De Kock’s refusal was met with criticism from many quarters, especially considering the racial history of the rainbow nation and recent revelations that discrimination and name-calling on the basis of skin colour continued within the South African team well after the end of Apartheid.
De Kock – who is a senior figure in the current set-up with 53 Tests, 124 ODIs and 58 T20Is under his belt — insisted that he was not a racist, going on to explain the background of the family that he comes from.
“I was quiet on this very important issue until now. But I feel I have to explain myself a little bit. For those who don’t know, I come from a mixed-race family. My half-sisters are coloured and my step mom is black. For me, black lives have mattered since I was born. Not just because there was an international movement. I am not a racist. In my heart of hearts, I know that. And I think those who know me know that,” he maintained.
De Kock made it clear that his displeasure was with the timing of CSA’s diktat and the need for all players to do as told when the message previously was that each individual could do as they wanted.
“I felt like my rights were taken away when I was told what we had to do. We were previously told we had the choice to do what we felt we wanted to do. I won’t lie. I was shocked that we were told on the way to an important match that there was an instruction that we had to follow. I think it would have been better for everyone concerned if we had sorted this out before the tournament started. There always seems to be a drama when we go to World Cups. That isn’t fair.”
De Kock’s rationale will remain open for vigorous debate. If he has a problem with symbolic gestures, after all, he has never objected to playing the ‘Pink ODI’ — an annual fixture in South Africa’s home season — to raise awareness about breast cancer. After scoring a century against West Indies in June this year, he raised his bat and showed the sticker of an organisation that is working for the cause of rhino conservation in South Africa.
“I didn’t understand why I had to prove it with a gesture....” de Kock wrote in his statement/ “When you are told what to do, with no discussion, I felt like it takes away the meaning. If I was racist, I could easily have taken the knee and lied, which is wrong and doesn’t build a better society.”

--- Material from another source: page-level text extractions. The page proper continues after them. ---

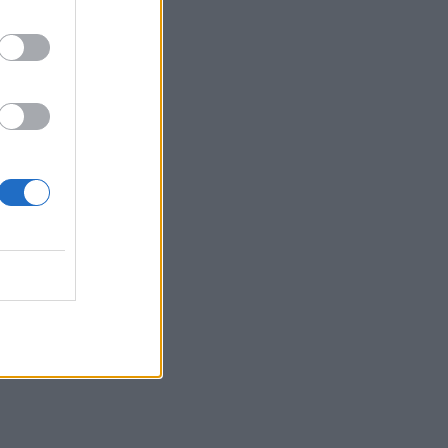
12:46
Βλάβη σε ταχύπλοο από Σαντορίνη
προς Ηράκλειο - Στο λιμάνι με
ασφάλεια 1.123 επιβάτες
12:42
Στο 3,4% υποχώρησε ο πληθωρισμός
τον Ιούλιο
12:39
Xειροπέδες σε 16χρονο στη Φλωρεντία
για την κατηγορία προπαγανδιστικής
δράσης με τρομοκρατικό κίνητρο
12:34
Από τον αργαλειό στο εφτάζυμο: Η
Κασταμονίτσα ζωντανεύει μνήμες και
γεύσεις άλλων εποχών
12:32
Συνελήφθη στη Γερμανία 31χρονος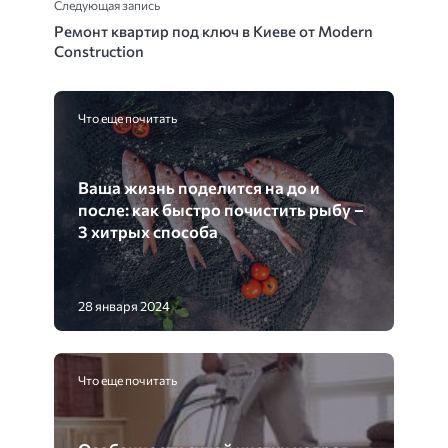
Следующая запись
Ремонт квартир под ключ в Киеве от Modern
Construction
Что еще почитать
Ваша жизнь поделится на до и
после: как быстро почистить рыбу –
3 хитрых способа
28 января 2024
Что еще почитать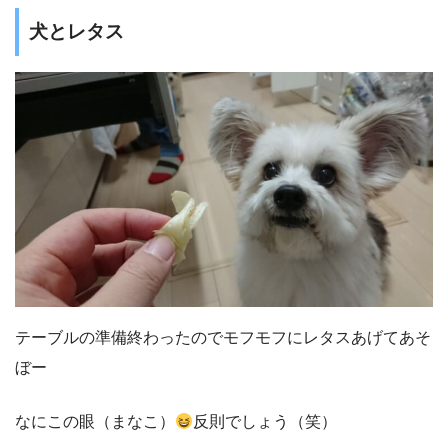
犬とレタス
テーブルの準備終わったのでモフモフにレタスあげてあそ
ぼー
なにこの眼（まなこ）
反則でしょう（笑）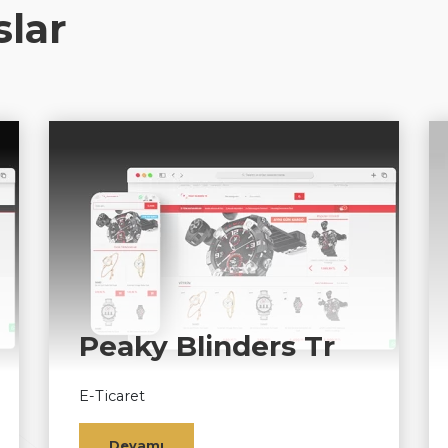
slar
Peaky Blinders Tr
E-Ticaret
Devamı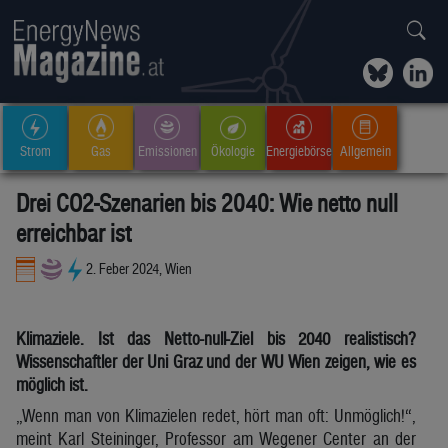
Strom
Gas
Emissionen
Ökologie
Energiebörse
Allgemein
Drei CO2-Szenarien bis 2040: Wie netto null
erreichbar ist
2. Feber 2024, Wien
Klimaziele. Ist das Netto-null-Ziel bis 2040 realistisch?
Wissenschaftler der Uni Graz und der WU Wien zeigen, wie es
möglich ist.
„Wenn man von Klimazielen redet, hört man oft: Unmöglich!“,
meint Karl Steininger, Professor am Wegener Center an der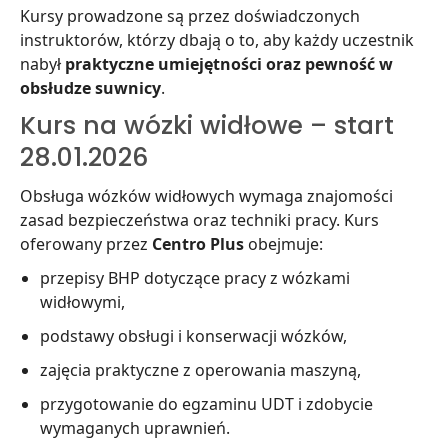
Kursy prowadzone są przez doświadczonych
instruktorów, którzy dbają o to, aby każdy uczestnik
nabył
praktyczne umiejętności oraz pewność w
obsłudze suwnicy
.
Kurs na wózki widłowe – start
28.01.2026
Obsługa wózków widłowych wymaga znajomości
zasad bezpieczeństwa oraz techniki pracy. Kurs
oferowany przez
Centro Plus
obejmuje:
przepisy BHP dotyczące pracy z wózkami
widłowymi,
podstawy obsługi i konserwacji wózków,
zajęcia praktyczne z operowania maszyną,
przygotowanie do egzaminu UDT i zdobycie
wymaganych uprawnień.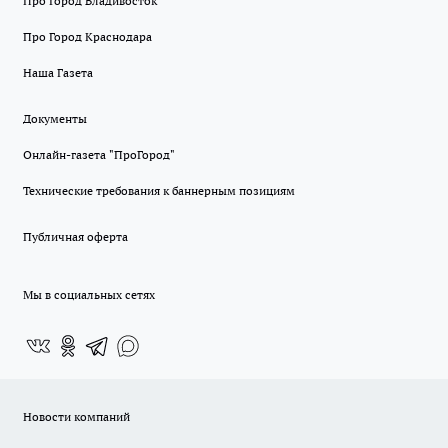
Про Город Владивосток
Про Город Краснодара
Наша Газета
Документы
Онлайн-газета "ПроГород"
Технические требования к баннерным позициям
Публичная оферта
Мы в социальных сетях
Новости компаний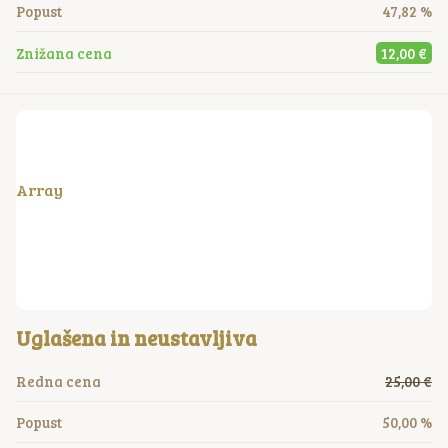
Popust
47,82 %
Znižana cena
12,00 €
Array
Uglašena in neustavljiva
Redna cena
25,00 €
Popust
50,00 %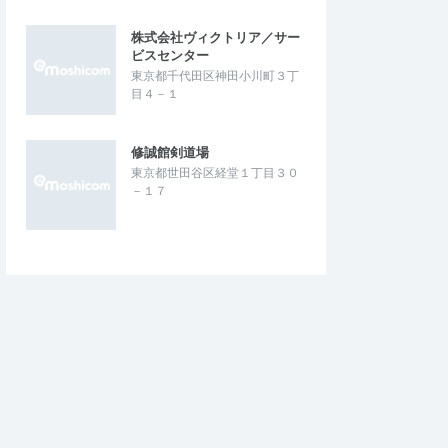
株式会社ヴィクトリア／サー
ビスセンター
東京都千代田区神田小川町３丁
目４－１
修誠館剣道場
東京都世田谷区経堂１丁目３０
－１７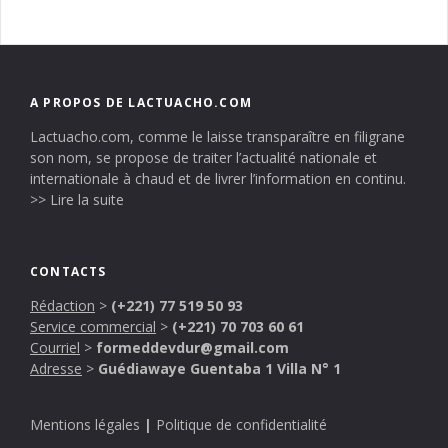
A PROPOS DE LACTUACHO.COM
Lactuacho.com, comme le laisse transparaître en filigrane
son nom, se propose de traiter l’actualité nationale et
internationale à chaud et de livrer l’information en continu.
>> Lire la suite
CONTACTS
Rédaction
>
(+221) 77 519 50 93
Service commercial
>
(+221) 70 703 60 61
Courriel
>
formeddevdur@gmail.com
Adresse
>
Guédiawaye Guentaba 1 Villa N° 1
Mentions légales
|
Politique de confidentialité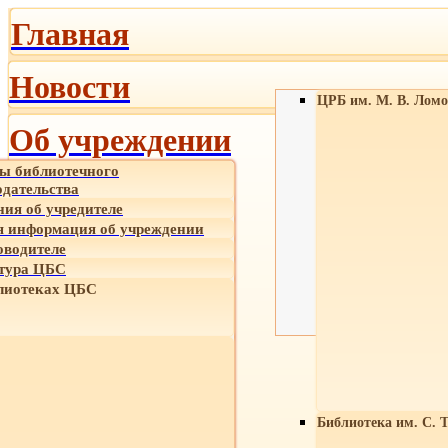
Главная
Новости
ЦРБ им. М. В. Ломо
Об учреждении
ы библиотечного
одательства
ния об учредителе
 информация об учреждении
оводителе
тура ЦБС
лиотеках ЦБС
Библиотека им. С. 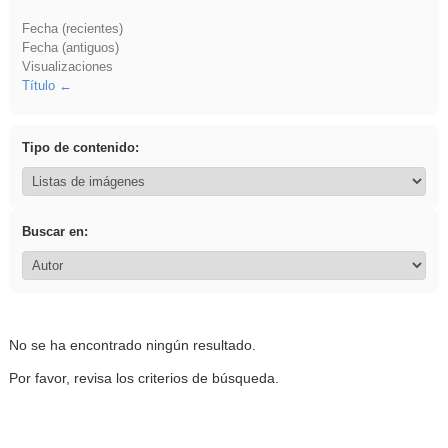
Fecha (recientes)
Fecha (antiguos)
Visualizaciones
Título
Tipo de contenido:
Buscar en:
No se ha encontrado ningún resultado.
Por favor, revisa los criterios de búsqueda.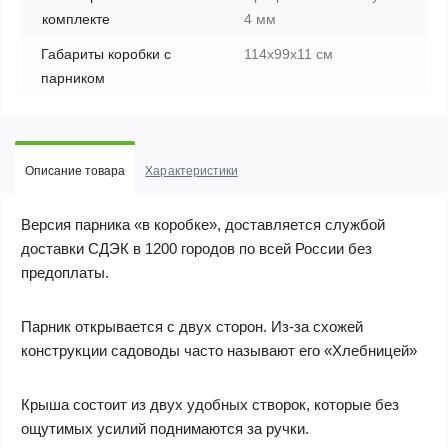
комплекте
4 мм
Габариты коробки с
114x99x11 см
парником
Описание товара
Характеристики
Версия парника «в коробке», доставляется службой
доставки СДЭК в 1200 городов по всей России без
предоплаты.
Парник открывается с двух сторон. Из-за схожей
конструкции садоводы часто называют его «Хлебницей»
Крыша состоит из двух удобных створок, которые без
ощутимых усилий поднимаются за ручки.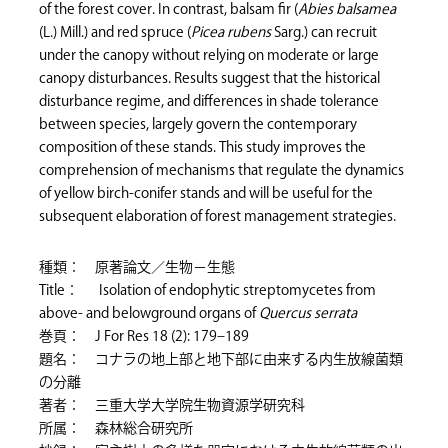
of the forest cover. In contrast, balsam fir (
Abies balsamea
(L.) Mill.) and red spruce (
Picea rubens
Sarg.) can recruit
under the canopy without relying on moderate or large
canopy disturbances. Results suggest that the historical
disturbance regime, and differences in shade tolerance
between species, largely govern the contemporary
composition of these stands. This study improves the
comprehension of mechanisms that regulate the dynamics
of yellow birch-conifer stands and will be useful for the
subsequent elaboration of forest management strategies.
種類： 原著論文／生物－生態
Title： Isolation of endophytic streptomycetes from
above- and belowground organs of
Quercus serrata
巻頁： J For Res 18 (2): 179–189
題名： コナラの地上部と地下部に由来する内生放線菌類
の分離
著者： 三重大学大学院生物資源学研究科
所属： 森林総合研究所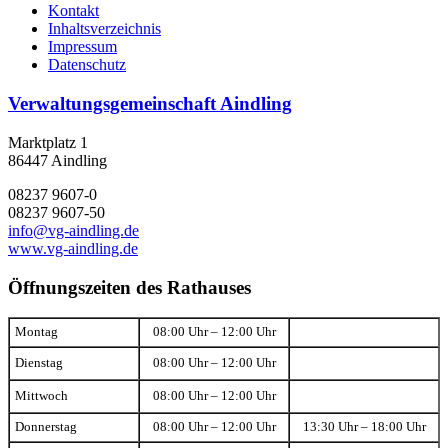
Kontakt
Inhaltsverzeichnis
Impressum
Datenschutz
Verwaltungsgemeinschaft Aindling
Marktplatz 1
86447 Aindling
08237 9607-0
08237 9607-50
info@vg-aindling.de
www.vg-aindling.de
Öffnungszeiten des Rathauses
Montag
08:00 Uhr – 12:00 Uhr
Dienstag
08:00 Uhr – 12:00 Uhr
Mittwoch
08:00 Uhr – 12:00 Uhr
Donnerstag
08:00 Uhr – 12:00 Uhr
13:30 Uhr – 18:00 Uhr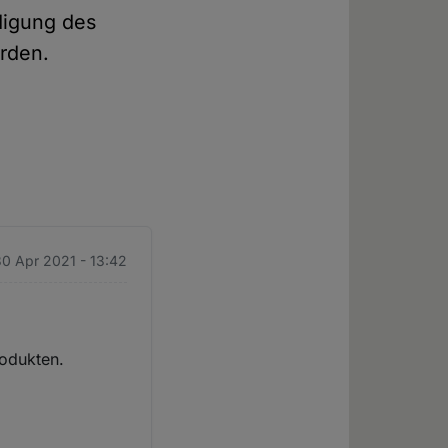
digung des
rden.
30 Apr 2021 - 13:42
rodukten.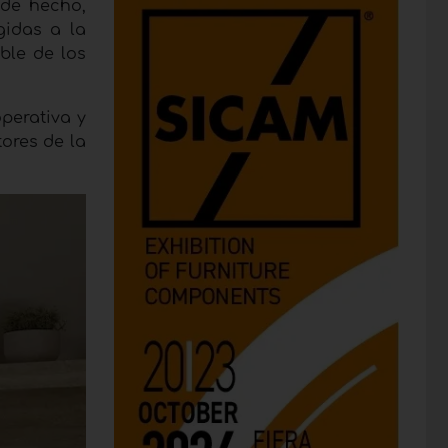
 de hecho,
gidas a la
ble de los
perativa y
ores de la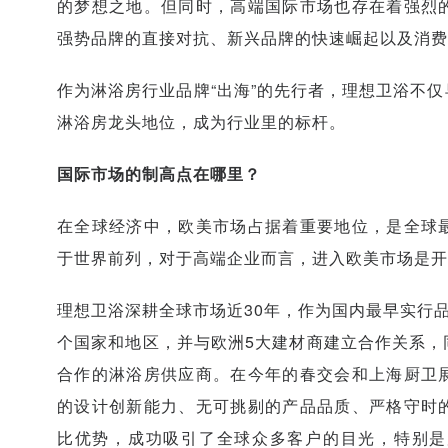
的梦想之地。但同时，高端国际市场也存在着强烈
强势品牌的直接对抗、新兴品牌的快速崛起以及消费
作为淋浴房行业品牌“出海”的先行者，理想卫浴不
淋浴房龙头地位，成为行业里的标杆。
国际市场的制高点在哪里？
在全球经济中，欧美市场占据着重要地位，是全球
于世界前列，对于高端企业而言，进入欧美市场是开
理想卫浴深耕全球市场近30年，作为国内最早实行品
个国家和地区，并与欧洲5大建材商建立合作关系，
合作的淋浴房供应商。在今年的春交会和上海厨卫
的设计创新能力、无可挑剔的产品品质、严格守时
比优势，成功吸引了全球众多客户的目光，特别是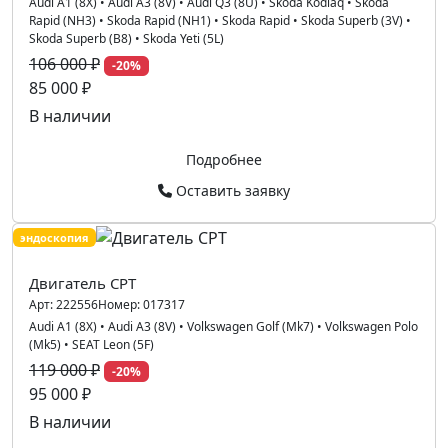
Audi A1 (8X)
•
Audi A3 (8V)
•
Audi Q3 (8U)
•
Skoda Kodiaq
•
Skoda
Rapid (NH3)
•
Skoda Rapid (NH1)
•
Skoda Rapid
•
Skoda Superb (3V)
•
Skoda Superb (B8)
•
Skoda Yeti (5L)
106 000 ₽
-20%
85 000 ₽
В наличии
Подробнее
Оставить заявку
эндоскопия
Двигатель CPT
Арт:
222556
Номер:
017317
Audi A1 (8X)
•
Audi A3 (8V)
•
Volkswagen Golf (Mk7)
•
Volkswagen Polo
(Mk5)
•
SEAT Leon (5F)
119 000 ₽
-20%
95 000 ₽
В наличии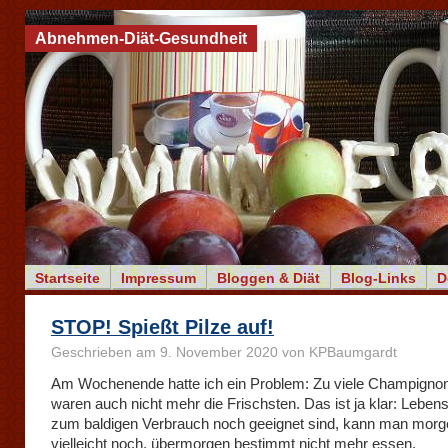
Abnehmen-Diät-Gesundheit
Startseite
Impressum
Bloggen & Diät
Blog-Links
D
STOP! Spießt Pilze auf!
Geschrieben am 9. November 2020 von KPBaumgardt
Am Wochenende hatte ich ein Problem: Zu viele Champignon
waren auch nicht mehr die Frischsten. Das ist ja klar: Lebensm
zum baldigen Verbrauch noch geeignet sind, kann man morg
vielleicht noch, übermorgen bestimmt nicht mehr essen.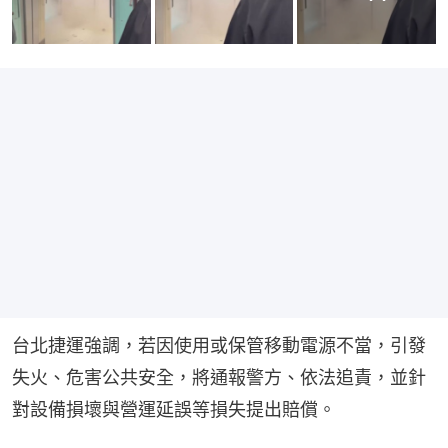
台北捷運強調，若因使用或保管移動電源不當，引發
失火、危害公共安全，將通報警方、依法追責，並針
對設備損壞與營運延誤等損失提出賠償。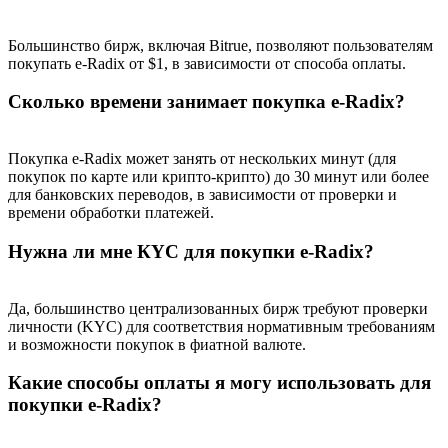
Большинство бирж, включая Bitrue, позволяют пользователям
покупать e-Radix от $1, в зависимости от способа оплаты.
Deposit CASHCAT & Win
Сколько времени занимает покупка e-Radix?
Share 500000 CASHCAT prize pool
Покупка e-Radix может занять от нескольких минут (для
покупок по карте или крипто-крипто) до 30 минут или более
для банковских переводов, в зависимости от проверки и
времени обработки платежей.
Exclusive for BitMart Users
Нужна ли мне КYC для покупки e-Radix?
Register & Trade to Win 500,000 USDT
Да, большинство централизованных бирж требуют проверки
личности (KYC) для соответствия нормативным требованиям
Precious Metals Trading Carnival
и возможности покупок в фиатной валюте.
Trade Gold & Silver · 33,333 USDT Bonus
Какие способы оплаты я могу использовать для
покупки e-Radix?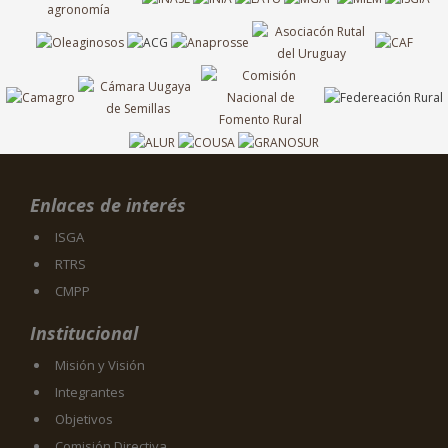
Enlaces de interés
ISGA
RTRS
CMPP
Institucional
Misión y Visión
Integrantes
Objetivos
Comisión Directiva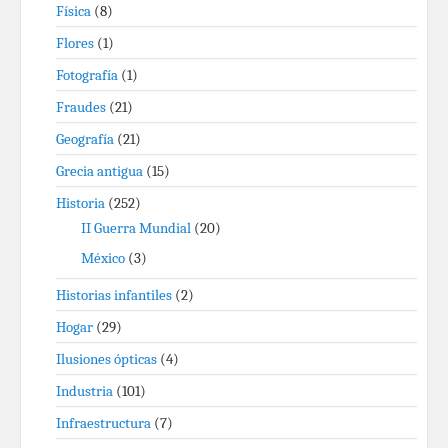
Física
(8)
Flores
(1)
Fotografía
(1)
Fraudes
(21)
Geografía
(21)
Grecia antigua
(15)
Historia
(252)
II Guerra Mundial
(20)
México
(3)
Historias infantiles
(2)
Hogar
(29)
Ilusiones ópticas
(4)
Industria
(101)
Infraestructura
(7)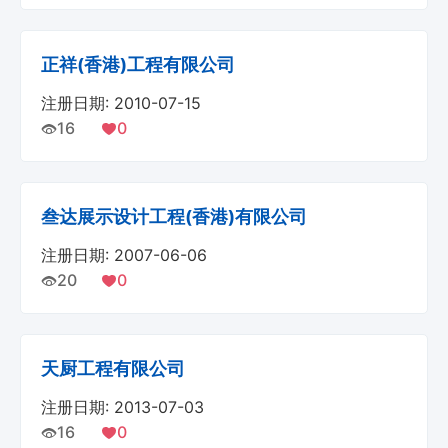
正祥(香港)工程有限公司
注册日期: 2010-07-15
16
0
叁达展示设计工程(香港)有限公司
注册日期: 2007-06-06
20
0
天厨工程有限公司
注册日期: 2013-07-03
16
0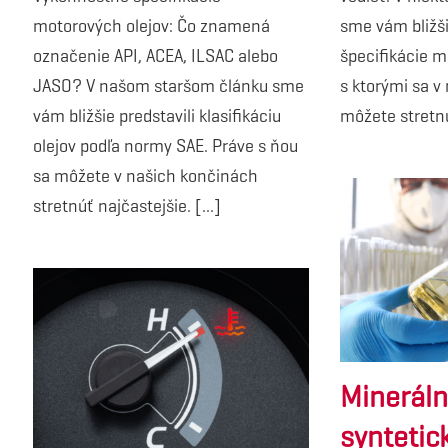
motorových olejov: Čo znamená
sme vám bližši
označenie API, ACEA, ILSAC alebo
špecifikácie m
JASO? V našom staršom článku sme
s ktorými sa v
vám bližšie predstavili klasifikáciu
môžete stretnúť
olejov podľa normy SAE. Práve s ňou
sa môžete v našich končinách
stretnúť najčastejšie. [...]
Mineráln
syntetic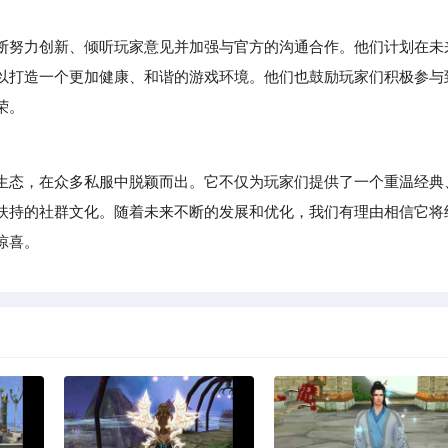
断努力创新、倾听玩家意见并加强与官方的沟通合作。他们计划在未
以打造一个更加健康、和谐的游戏环境。他们也鼓励玩家们积极参与
荣。
态，在众多私服中脱颖而出。它不仅为玩家们提供了一个重温经典
扶持的社群文化。随着未来不断的发展和优化，我们有理由相信它将
惊喜。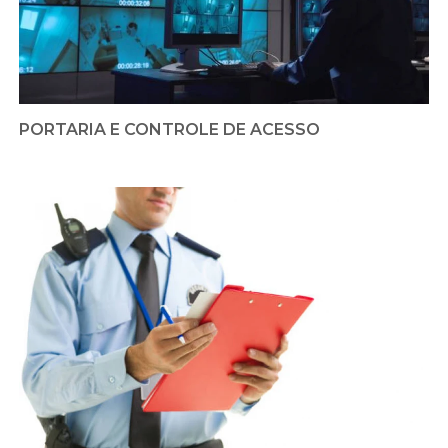
PORTARIA E CONTROLE DE ACESSO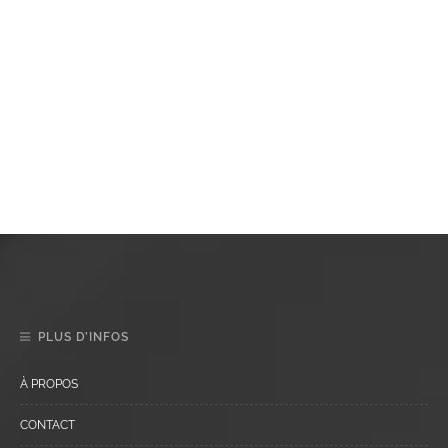
PLUS D’INFOS
À PROPOS
CONTACT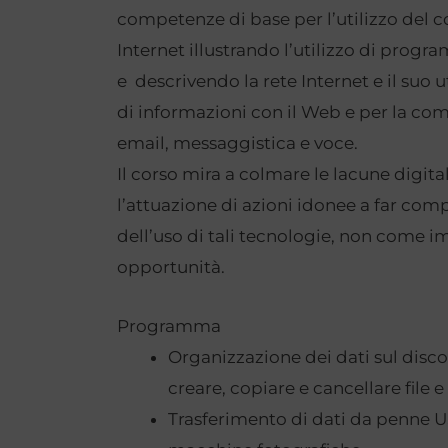
competenze di base per l’utilizzo del c
Internet illustrando l’utilizzo di progr
e descrivendo la rete Internet e il suo ut
di informazioni con il Web e per la co
email, messaggistica e voce.
Il corso mira a colmare le lacune digita
l’attuazione di azioni idonee a far com
dell’uso di tali tecnologie, non come
opportunità.
Programma
Organizzazione dei dati sul disco: i
creare, copiare e cancellare file e
Trasferimento di dati da penne US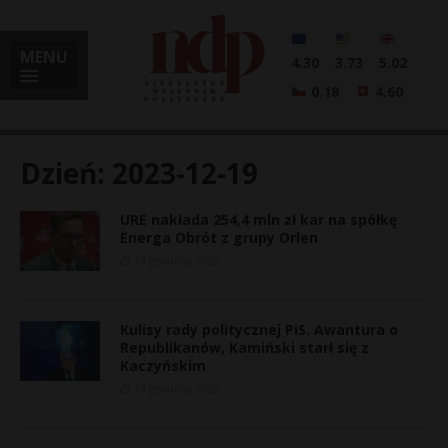
MENU
4.30
3.73
5.02
0.18
4.60
Dzień:
2023-12-19
URE nakłada 254,4 mln zł kar na spółkę
i
Energa Obrót z grupy Orlen
19 grudnia, 2023
l
Kulisy rady politycznej PiS. Awantura o
Republikanów, Kamiński starł się z
Kaczyńskim
19 grudnia, 2023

South Africa’s first black captain, Temba Bavuma, had in fact defended de Kock’s personal choice in a long press-conference after the West Indies match which centred almost entirely around the de Kock controversy. The wicketkeeper acknowledged that support in his statement.
“I just want to thank my teammates for their support, especially my captain, Temba. People might not recognise, but he is a flipping amazing leader,” he said. “If he and the team, and South Africa, will have me, I would love nothing more than to play cricket for my country again.”